In data compression, what is the compression scheme?

In: 0

This might be the first time I am ever first to an ELI5, so I might be completely wrong and missing the question.

What I learned 30 years ago in college about jpeg compression is this…

If you have a picture, each pixel has a coordinate, like battle ships game, and a color. So starting top left at (0,0) it might be blue. The next pixel (1,0) might be blue too. The next (2,0) might be cyan. Etc thru an entire picture.

If we save the data as:

(0,0) blue

(0,1) blue

(0,2) cyan

(0,3) cyan

(0,4) blue and on and on, there would be lots of information to store.

But if we look at the array (which is the list of values), we might be able to group.

We could say

(0,0-1) blue

(0,2-4) cyan

Each time we can slice the data with a run of the same values, we can compress the information and save a small amount of data.

If you imagine a full picture, if you can find two pixels side by side with the same color, we can potentially drop a bit, and save on file size.

The scheme is the set of methods used to make the file smaller.

For example, there’s “lossless” compression where the scheme looks for patterns or redundancies in the data such that it can represent them in a smaller form that, when uncompressed again, is bit-for-bit identical to the original file.

Examples of lossless compression are PNG images, ZIP archives and FLAC audio.
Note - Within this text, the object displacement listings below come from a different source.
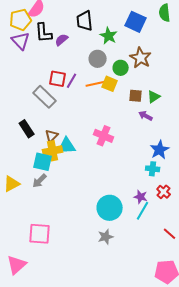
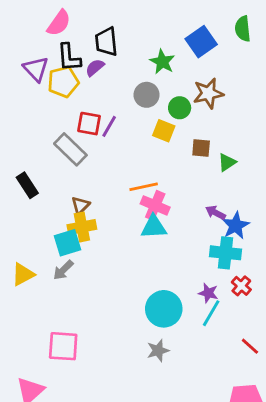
yellow pentagon: (21, 20) -> (63, 82), moved
black trapezoid: (85, 21) -> (106, 42), moved
blue square: (136, 22) -> (201, 42), turned 30
brown star: (141, 58) -> (208, 93), turned 30
orange line: (96, 84) -> (144, 187), moved
green triangle: (154, 97) -> (227, 162), moved
purple arrow: (146, 116) -> (215, 213), moved
black rectangle: (27, 129) -> (27, 185), moved
cyan triangle: (67, 146) -> (154, 227), moved
cyan square: (43, 162) -> (68, 243), turned -30
cyan cross: (153, 169) -> (226, 253), size x1.5

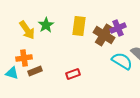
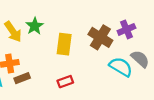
yellow rectangle: (79, 26) -> (64, 44), moved
purple cross: (118, 28) -> (126, 29), moved

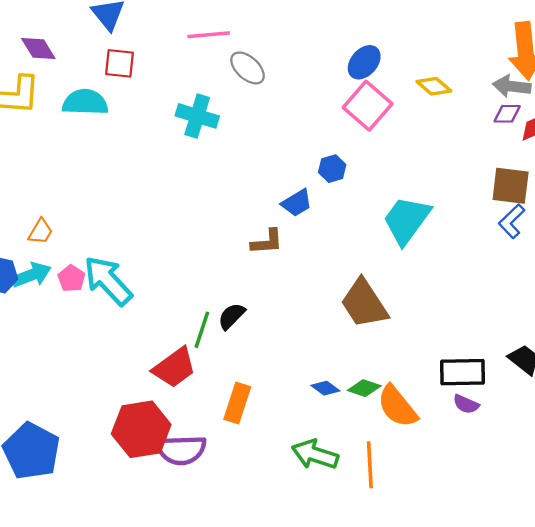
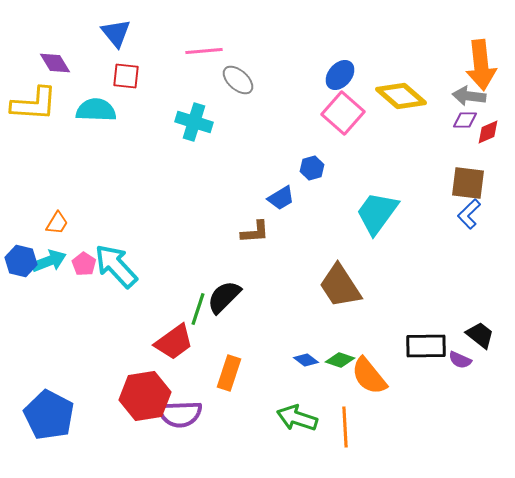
yellow diamond: (434, 86) -> (401, 96), size x1.6
black semicircle: (232, 316) -> (224, 297), size x1.4
purple semicircle: (466, 404) -> (460, 360), moved

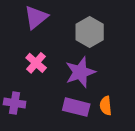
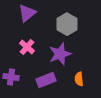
purple rectangle: (76, 107) -> (46, 80), moved, turned -36

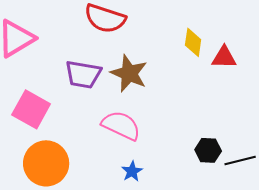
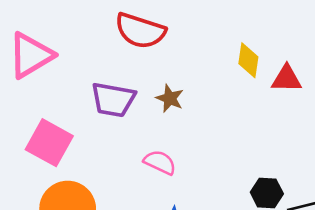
brown star: (129, 73) -> (170, 98), size x0.6
pink semicircle: (121, 125) -> (160, 162), size x0.7

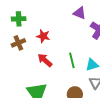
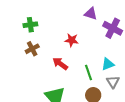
red star: (43, 36) -> (72, 40), moved
green line: (72, 60) -> (89, 72), moved

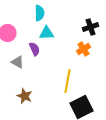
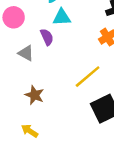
yellow line: (68, 81) -> (88, 77), turned 40

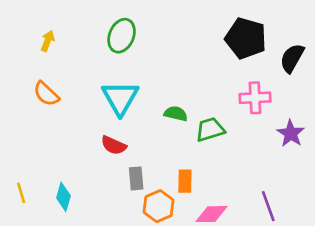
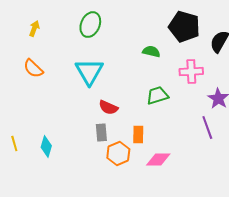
green semicircle: (176, 114) -> (151, 52), moved
red semicircle: (114, 145) -> (108, 108), moved
purple line: (268, 206) -> (207, 128), moved

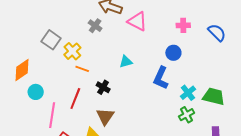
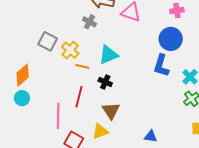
blue circle: (173, 53) -> (171, 39), size x1.5
cyan triangle: (126, 62) -> (109, 55), moved, size x1.5
cyan circle: (36, 92) -> (22, 98), moved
What you put into them, you get exactly the same thing back out.


Then there are “lossy” compression schemes. Lossy schemes look for ways to throw away or generate an approximation of input data which will produce a different output that is hopefully just *not easily distinguishable* from the original.

For example, MP3 and AAC audio work by throwing away or smudging sounds that their “psychoacoustic model” thinks that you won’t be able to hear.

Video compression schemes like H.264 and VP9 work by looking for similarities and patterns within *and even* ***between*** frames of a video and fudging them in such a way that it isn’t very noticeable. They also tend to handle brightness/darkness (“luma”) and colors (“chroma”) in a biased way so that they can more heavily fudge certain differences in colors and shading that they think you can’t see.

A compression scheme is simply the method used to compress data. So DEFLATE, LZMA, RLE etc.

You will see the word “scheme” used all over IT, basically it’s analogous to “method”, “implementation”, “template”, “algorithm” etc.